Amid growing public scrutiny, the University of Delaware last week halted a controversial residence hall program that critics say tried to force students to accept university-approved ideologies on moral and social issues.

In a statement released Thursday afternoon, UD president Patrick Harker said the program for dormitory residents on the Newark campus would be halted immediately for review.

“While I believe that recent press accounts misrepresent the purpose of the residential life program at the University of Delaware, there are questions about its practices that must be addressed and there are reasons for concern that the actual purpose is not being fulfilled,” Harker stated. “It is not feasible to evaluate these issues without a full and broad-based review.”

Harker said that after conferring with Vice President for Student Life Michael Gilbert and Dr. Kathleen Kerr, director of residence life, and he then directed that the program be stopped immediately.

“No further activities under the current framework will be conducted,” he said.

The Foundation for Individual Rights in Education alleged last week that the program amounted to an “Orwellian” attempt at thought control that violates students’ rights to freedom of conscience and freedom from compelled speech. The group described the program as a “systematic assault upon individual liberty, dignity, privacy and autonomy of university students” and called for it to be dismantled.

“We commend president Harker for terminating the program,” said FIRE vice president Robert Shibley. “This is a program that never should have been put in place, and we’re glad to see that the students of the University of Delaware will no longer be subject to this thought reform program.”

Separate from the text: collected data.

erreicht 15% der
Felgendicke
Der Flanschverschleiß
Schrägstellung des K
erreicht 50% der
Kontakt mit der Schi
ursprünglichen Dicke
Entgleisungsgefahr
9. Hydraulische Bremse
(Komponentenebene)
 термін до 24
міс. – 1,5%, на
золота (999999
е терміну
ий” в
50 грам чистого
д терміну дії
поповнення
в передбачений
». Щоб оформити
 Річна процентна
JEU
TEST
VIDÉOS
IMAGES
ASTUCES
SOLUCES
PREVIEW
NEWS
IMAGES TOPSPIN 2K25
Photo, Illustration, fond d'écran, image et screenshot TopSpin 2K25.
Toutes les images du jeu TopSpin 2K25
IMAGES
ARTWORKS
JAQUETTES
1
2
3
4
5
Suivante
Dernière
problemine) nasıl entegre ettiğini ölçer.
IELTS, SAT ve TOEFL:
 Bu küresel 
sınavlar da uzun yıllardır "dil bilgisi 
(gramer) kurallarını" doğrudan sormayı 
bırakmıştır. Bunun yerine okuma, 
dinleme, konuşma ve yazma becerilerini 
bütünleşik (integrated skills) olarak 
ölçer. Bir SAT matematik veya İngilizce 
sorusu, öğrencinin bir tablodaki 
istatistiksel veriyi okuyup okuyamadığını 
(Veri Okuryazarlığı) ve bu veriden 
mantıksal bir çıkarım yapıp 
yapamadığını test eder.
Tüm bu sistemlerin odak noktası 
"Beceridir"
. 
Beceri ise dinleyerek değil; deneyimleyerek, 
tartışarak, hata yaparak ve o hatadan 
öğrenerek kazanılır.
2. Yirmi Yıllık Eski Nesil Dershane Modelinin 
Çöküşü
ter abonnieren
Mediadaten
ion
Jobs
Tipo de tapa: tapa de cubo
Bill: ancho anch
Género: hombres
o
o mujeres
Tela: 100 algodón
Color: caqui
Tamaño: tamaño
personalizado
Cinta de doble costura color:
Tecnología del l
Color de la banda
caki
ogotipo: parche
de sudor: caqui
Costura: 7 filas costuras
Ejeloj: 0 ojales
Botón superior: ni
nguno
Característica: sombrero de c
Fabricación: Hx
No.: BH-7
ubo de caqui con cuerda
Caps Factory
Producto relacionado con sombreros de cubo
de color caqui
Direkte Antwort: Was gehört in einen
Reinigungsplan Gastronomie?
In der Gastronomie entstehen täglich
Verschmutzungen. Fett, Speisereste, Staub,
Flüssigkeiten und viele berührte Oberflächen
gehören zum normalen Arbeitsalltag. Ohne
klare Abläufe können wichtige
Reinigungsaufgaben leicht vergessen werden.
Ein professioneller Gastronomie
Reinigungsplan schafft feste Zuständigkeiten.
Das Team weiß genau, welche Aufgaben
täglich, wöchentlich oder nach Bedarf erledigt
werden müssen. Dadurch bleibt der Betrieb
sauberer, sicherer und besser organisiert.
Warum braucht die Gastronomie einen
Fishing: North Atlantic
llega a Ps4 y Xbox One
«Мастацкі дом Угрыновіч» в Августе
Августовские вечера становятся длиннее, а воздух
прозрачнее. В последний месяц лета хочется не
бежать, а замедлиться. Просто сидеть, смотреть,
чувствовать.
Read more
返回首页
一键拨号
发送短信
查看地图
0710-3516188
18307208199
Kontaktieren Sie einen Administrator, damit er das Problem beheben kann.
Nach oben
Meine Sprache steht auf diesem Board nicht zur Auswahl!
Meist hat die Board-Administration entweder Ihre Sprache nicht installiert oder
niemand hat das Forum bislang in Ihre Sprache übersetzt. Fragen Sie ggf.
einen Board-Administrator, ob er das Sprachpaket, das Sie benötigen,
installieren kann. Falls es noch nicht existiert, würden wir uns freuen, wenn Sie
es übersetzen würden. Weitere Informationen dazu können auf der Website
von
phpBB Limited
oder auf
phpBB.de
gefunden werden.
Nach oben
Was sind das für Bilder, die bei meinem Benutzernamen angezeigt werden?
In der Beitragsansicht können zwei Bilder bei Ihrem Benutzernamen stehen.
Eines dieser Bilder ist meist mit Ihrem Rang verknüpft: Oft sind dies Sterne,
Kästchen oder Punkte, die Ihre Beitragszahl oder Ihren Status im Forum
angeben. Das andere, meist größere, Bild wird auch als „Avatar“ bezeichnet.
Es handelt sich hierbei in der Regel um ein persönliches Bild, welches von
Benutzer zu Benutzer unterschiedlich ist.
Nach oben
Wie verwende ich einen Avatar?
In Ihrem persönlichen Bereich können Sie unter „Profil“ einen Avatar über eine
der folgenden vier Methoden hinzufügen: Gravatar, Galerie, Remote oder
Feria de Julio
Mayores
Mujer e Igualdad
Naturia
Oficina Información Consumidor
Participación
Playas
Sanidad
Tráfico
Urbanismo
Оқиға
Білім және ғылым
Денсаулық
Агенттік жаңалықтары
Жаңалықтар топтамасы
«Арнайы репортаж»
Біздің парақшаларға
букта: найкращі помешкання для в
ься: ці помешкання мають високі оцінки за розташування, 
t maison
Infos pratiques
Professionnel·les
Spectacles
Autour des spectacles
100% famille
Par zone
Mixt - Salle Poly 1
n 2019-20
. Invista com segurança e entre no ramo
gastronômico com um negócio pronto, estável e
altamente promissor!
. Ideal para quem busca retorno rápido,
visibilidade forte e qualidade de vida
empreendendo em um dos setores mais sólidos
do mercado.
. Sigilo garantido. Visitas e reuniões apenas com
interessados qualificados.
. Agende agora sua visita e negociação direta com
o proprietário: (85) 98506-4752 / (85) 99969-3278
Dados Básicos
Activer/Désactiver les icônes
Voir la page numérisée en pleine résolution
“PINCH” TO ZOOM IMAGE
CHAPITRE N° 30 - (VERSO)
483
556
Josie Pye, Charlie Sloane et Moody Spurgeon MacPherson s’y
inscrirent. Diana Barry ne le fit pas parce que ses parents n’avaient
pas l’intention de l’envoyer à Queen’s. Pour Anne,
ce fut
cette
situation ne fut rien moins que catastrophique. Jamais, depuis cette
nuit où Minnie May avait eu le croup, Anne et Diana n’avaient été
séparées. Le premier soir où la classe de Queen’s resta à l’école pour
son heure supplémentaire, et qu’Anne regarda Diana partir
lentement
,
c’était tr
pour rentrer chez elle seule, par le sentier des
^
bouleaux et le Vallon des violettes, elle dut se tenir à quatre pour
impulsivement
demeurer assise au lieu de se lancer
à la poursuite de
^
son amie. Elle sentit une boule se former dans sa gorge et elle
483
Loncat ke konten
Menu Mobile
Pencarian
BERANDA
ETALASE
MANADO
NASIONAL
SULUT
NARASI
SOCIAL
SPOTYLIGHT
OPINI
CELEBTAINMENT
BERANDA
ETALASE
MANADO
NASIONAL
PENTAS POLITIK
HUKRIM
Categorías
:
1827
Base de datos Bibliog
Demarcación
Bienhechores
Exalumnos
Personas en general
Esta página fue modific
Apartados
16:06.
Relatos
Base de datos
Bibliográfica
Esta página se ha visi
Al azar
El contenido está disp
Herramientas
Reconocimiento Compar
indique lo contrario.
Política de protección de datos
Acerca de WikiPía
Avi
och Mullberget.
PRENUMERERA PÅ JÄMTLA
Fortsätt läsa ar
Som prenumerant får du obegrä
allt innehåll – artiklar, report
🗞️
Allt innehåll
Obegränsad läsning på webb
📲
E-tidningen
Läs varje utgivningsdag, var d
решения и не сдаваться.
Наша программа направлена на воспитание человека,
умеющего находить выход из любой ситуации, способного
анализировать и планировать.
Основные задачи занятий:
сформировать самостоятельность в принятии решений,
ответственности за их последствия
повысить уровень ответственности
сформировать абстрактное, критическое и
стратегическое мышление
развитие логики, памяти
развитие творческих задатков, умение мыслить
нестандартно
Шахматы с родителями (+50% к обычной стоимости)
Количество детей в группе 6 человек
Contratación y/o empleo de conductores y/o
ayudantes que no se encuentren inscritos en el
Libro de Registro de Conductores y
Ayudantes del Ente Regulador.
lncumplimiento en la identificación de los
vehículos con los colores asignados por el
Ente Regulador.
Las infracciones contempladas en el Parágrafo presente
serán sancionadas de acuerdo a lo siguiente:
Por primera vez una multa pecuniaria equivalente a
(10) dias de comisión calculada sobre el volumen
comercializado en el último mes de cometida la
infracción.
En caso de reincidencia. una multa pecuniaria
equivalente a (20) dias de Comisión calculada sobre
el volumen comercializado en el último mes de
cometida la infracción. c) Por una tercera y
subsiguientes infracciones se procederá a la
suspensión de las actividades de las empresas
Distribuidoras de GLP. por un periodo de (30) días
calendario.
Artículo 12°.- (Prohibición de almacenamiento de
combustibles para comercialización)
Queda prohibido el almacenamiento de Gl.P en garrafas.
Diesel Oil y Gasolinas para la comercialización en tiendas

According to FIRE, the university saw the program as a “treatment” for incorrect student beliefs on issues ranging from politics to race, sexuality and the environment. Among other things, the group cited a training session document that defines “racist” as a term synonymous with White supremacist, and one that applies to “all White people”’ in the United States “regardless of class, gender, religion, culture or sexuality.”

On the other hand, “people of color cannot be racists,” and there is no such thing in the United States as “reverse racism,” a term “created and used by White people to deny their White privilege.”

Brooke Aldrich, 18, a freshman from Hockessin, told The Associated Press she left one floor meeting for her dorm “feeling like I was a racist somehow because I was a White person or because I haven’t been oppressed.”

According to the Office of Residence Life’s diversity vision statement, “racism, sexism, heterosexism, ageism, ableism and other behaviors and systems that empower some while oppressing others will not be tolerated.”

The ostensible goal of the residence hall education program was to help students attain “citizenship.” The “competencies” that students were expected to achieve include recognizing that “systemic oppression exists in our society.”

Sample questions for one-on-one training sessions between resident assistants and dormitory students included “When were you first made aware of your race?” and “When did you discover your sexual identity?”

Students have said they were told that participation in the program was mandatory. Gilbert said in a letter to FIRE last Wednesday that the school had taken steps “to clarify this misconception.”

Gilbert also took issue with the presumption that UD students “are so empty-headed and ignorant that they would be ‘indoctrinated’ with ease.”